Dabei fiel es Steinbach ein und auf, daß er Roulin, den silbernen Mann, gar nicht mehr zu sehen bekam. Als er den Alten nach ihm fragte, antwortete dieser mit einem spöttischen Achselzucken:

»Der silberne Mann ist wie der Thau.«

»Wieso?«

»Wenn die Sonne des Friedens kommt, vergeht er.«

»Meinst Du etwa, daß er nicht mehr da sei?«

»Das meine ich. Als Dein Gewehr unsere vier Krieger getödtet hatte, sah er, daß das weiße Mädchen in Eure Hände gerieth. Dann nahmt Ihr unsern Häuptling gefangen, er glaubte nun, daß unser Kriegszug verunglückt sei und daß wir uns an ihm, der der Anstifter war, rächen würden. Er ist ganz unbemerkt auf seinem Pferde davongeritten.«

Jetzt, da er das erfuhr, dachte Steinbach gar nicht daran, seine Erregung unter der Maske des Gleichmuthes zu verbergen. Er sprang von seinem Sitze empor und suchte den Häuptling der Maricopa's auf, welcher mit Sam, Wilkins und dem Häuptling der Apachen unter einem Baume saß, wo eine wiederholte Friedenspfeife den neu geschlossenen Bund zum wievielten Male bekräftigte.

Der »eiserne Mund« wollte es zunächst gar nicht glauben, daß sein weißer Verbündeter sich ohne Abschied entfernt habe. Weitere Nachforschungen ergaben aber die Richtigkeit dieser Aussage.

»Steht er nun noch unter Deinem Schutze?« fragte ihn Steinbach.

»Nein. Er hat sich aus demselben entfernt. Als er mich gefangen sah, ist er entflohen. Der Feigling ist mein Gefährte gewesen, wird es aber niemals wieder sein.«

»Wir müssen ihm schleunigst nach.«

»Warum?« fragte Wilkins.

»Weil er uns Auskunft über Ihren Neffen und auch über Adler geben kann.«

»Ist das möglich?«

»Ganz gewiß. Ich gehe sofort zu Magda Hauser, um zu versuchen, etwas Näheres über ihn zu erfahren.«

Als er bei den beiden Mädchen eintrat, machte seine Gestalt einen gewaltigen Eindruck auf Magda. Wieder hätte er bei ihrem Anblicke den Namen Tschita ausrufen mögen, so sehr ähnlich sah sie der einstigen Sultana. Leider konnte sie ihm nicht die gewünschte Auskunft geben, weder über ihre Eltern, noch über Roulin. Das Porträt ihrer Mutter aber besaß sie. Sie hatte es an einem goldenen Kettchen an ihrem Halse hängen. Als sie das Medaillon öffnete und er den Kopf sah, fuhr er mit der Hand zum Herzen.

»Anna von Adlerhorst!« hätte er beinahe ausgerufen. Doch drängte er die Worte noch zeitig genug zurück. Es konnte ja eine Täuschung möglich sein.

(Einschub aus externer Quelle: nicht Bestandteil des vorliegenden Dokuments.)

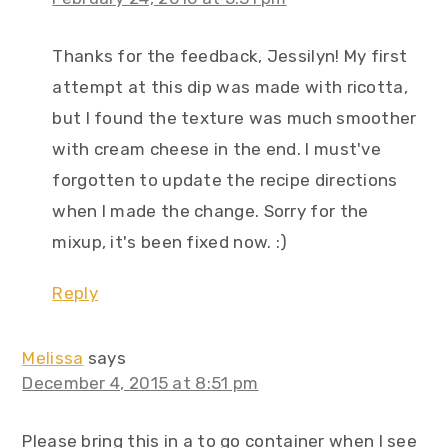
Thanks for the feedback, Jessilyn! My first
attempt at this dip was made with ricotta,
but I found the texture was much smoother
with cream cheese in the end. I must've
forgotten to update the recipe directions
when I made the change. Sorry for the
mixup, it's been fixed now. :)
Reply
Melissa
says
December 4, 2015 at 8:51 pm
Please bring this in a to go container when I see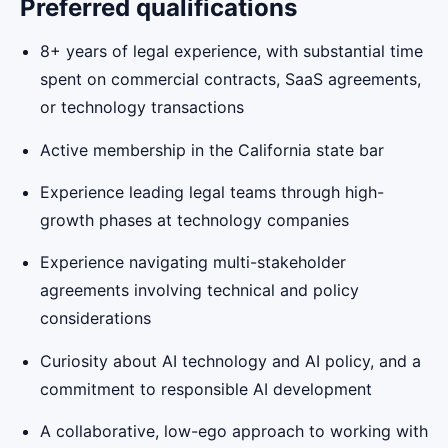
Preferred qualifications
8+ years of legal experience, with substantial time
spent on commercial contracts, SaaS agreements,
or technology transactions
Active membership in the California state bar
Experience leading legal teams through high-
growth phases at technology companies
Experience navigating multi-stakeholder
agreements involving technical and policy
considerations
Curiosity about AI technology and AI policy, and a
commitment to responsible AI development
A collaborative, low-ego approach to working with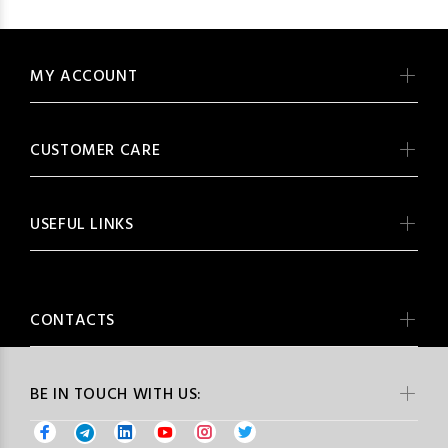
MY ACCOUNT
CUSTOMER CARE
USEFUL LINKS
CONTACTS
BE IN TOUCH WITH US: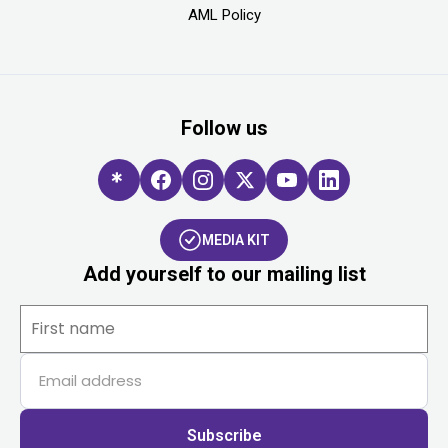
AML Policy
Follow us
MEDIA KIT
Add yourself to our mailing list
Subscribe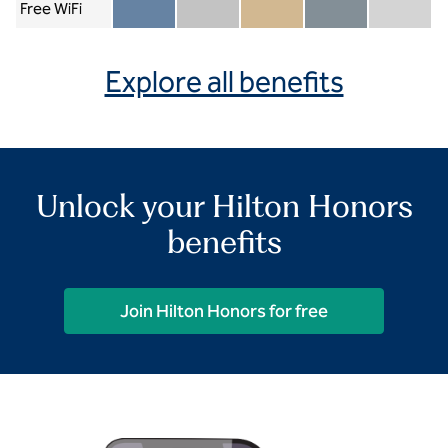
Free WiFi
Member included
Silver included
Gold included
Diamond included
Diamond Re
Explore all benefits
Unlock your Hilton Honors
benefits
Join Hilton Honors for free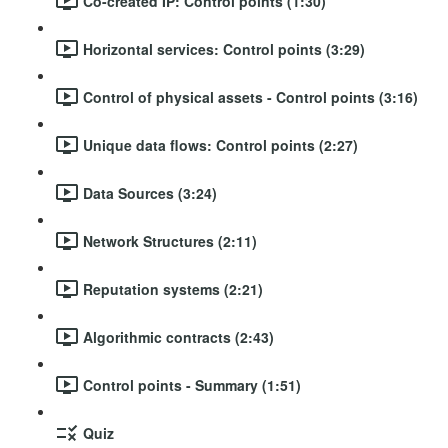
Co-created IP: Control points (1:30)
Horizontal services: Control points (3:29)
Control of physical assets - Control points (3:16)
Unique data flows: Control points (2:27)
Data Sources (3:24)
Network Structures (2:11)
Reputation systems (2:21)
Algorithmic contracts (2:43)
Control points - Summary (1:51)
Quiz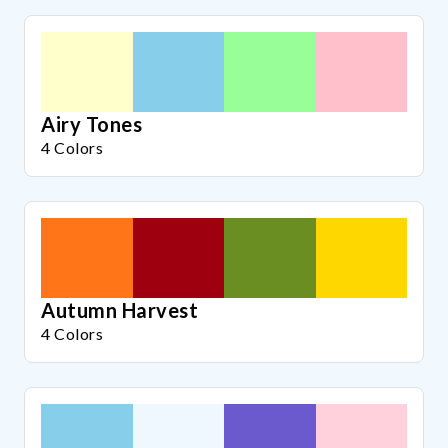
Airy Tones
4 Colors
Autumn Harvest
4 Colors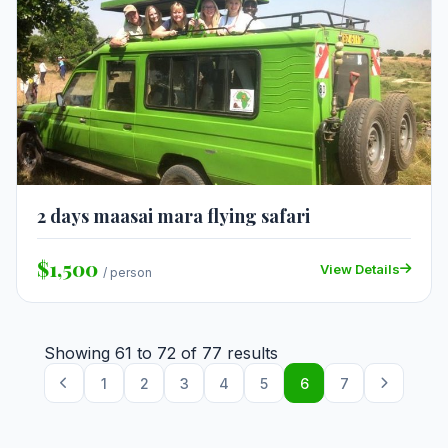
2 days maasai mara flying safari
$1,500
View Details
/ person
Showing
61
to
72
of
77
results
1
2
3
4
5
6
7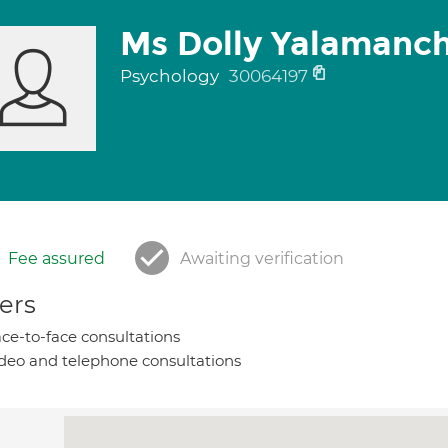
Ms Dolly Yalamanch
Psychology
30064197
Fee assured
Awaiting verification
ers
ce-to-face consultations
deo and telephone consultations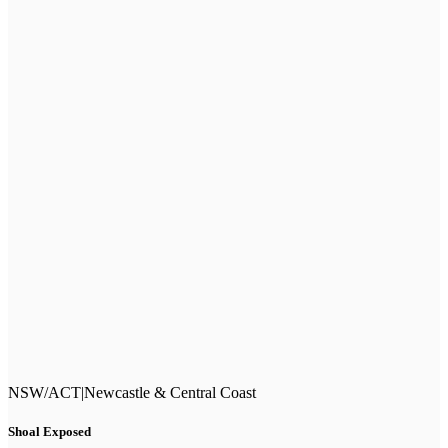
NSW/ACT
|
Newcastle & Central Coast
Shoal Exposed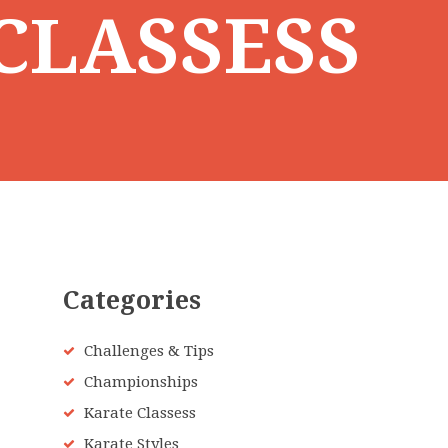
CLASSESS
Categories
Challenges & Tips
Championships
Karate Classess
Karate Styles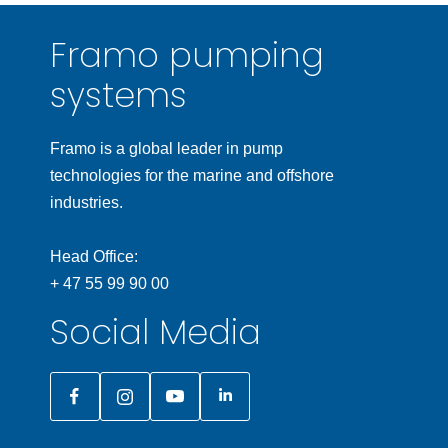
Framo pumping
systems
Framo is a global leader in pump
technologies for the marine and offshore
industries.
Head Office:
+ 47 55 99 90 00
Social Media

Da machte Almy ihn auf ein Anderes aufmerksam. Sie fragte ihn:

»Sie suchen Herrn Adler, den einstigen Oberaufseher meines Vaters. Haben Sie ihn einmal gesehen?«

»Nein.«

»So sehen Sie sich hier meine neue Freundin an. Magda sieht ihm außerordentlich ähnlich. Als er nach dem Westen ging, ließ er mir seine Photographie als Andenken zurück. Ich werde sie Ihnen zeigen.«

Sie brachte das heilig gehaltene Bild herbei. Als er einen Blick auf dasselbe warf, war es ihm ganz so, als ob er das Porträt Hermann von Adlerhorsts erblicke, welcher sich in Constantinopel Wallert genannt hatte. Doch ließ Steinbach sich auch hiervon nichts merken.

Er begab sich wieder hinaus an den See, um mit dem »eisernen Mund« zu sprechen. Dieser war nicht mehr vorhanden. Er hatte mit der »starken Hand« und einem Apachen den Silbersee verlassen, um der Fährte des »silbernen Mannes« nachzufolgen.

So thatkräftig und schnell entschlossen war der Häuptling der Apachen. Der »eiserne Mund« hatte sich ihm sogleich angeschlossen, um ihm einen Freundschaftsbeweis zu geben und sich zugleich an Roulin zu rächen.

Jetzt nun gab es große Berathung. Nun Wilkins wußte, wo er von den beiden Verschwundenen Nachricht erhalten konnte, litt es ihn nicht länger am Silbersee. Auch er wollte Roulin nach. Steinbach hatte natürlich dieselbe Absicht. Sam, Tim, Jim und Zimmermann erklärten, daß sie sich anschließen würden.

So verging der Nachmittag, der Abend und die Nacht unter dem Schmieden verschiedener Pläne. Am Morgen erhielten die Maricopa's die ihnen zugesagten Buschheaders ausgeliefert. Diese waren nicht wenig erschrocken, als sie erfuhren, welches Schicksal ihrer wartete. Sie hatten es verdient. Sie wollten sich beschweren; sie klagten, zankten, fluchten; es half ihnen nichts. Die Maricopa's zogen am Nachmittage mit ihnen ab. Natürlich nahmen sie die unscalpirten Leichen ihrer gefallenen Krieger mit.

Gegen Abend kehrte der Apache, welcher die beiden Häuptlinge begleitet hatte, auf schweißtriefendem Pferde zurück und meldete, daß die beiden Genannten der Fährte Roulin's bis nach dem Campo grande gefolgt seien; dorthin sollten die Andern nachkommen.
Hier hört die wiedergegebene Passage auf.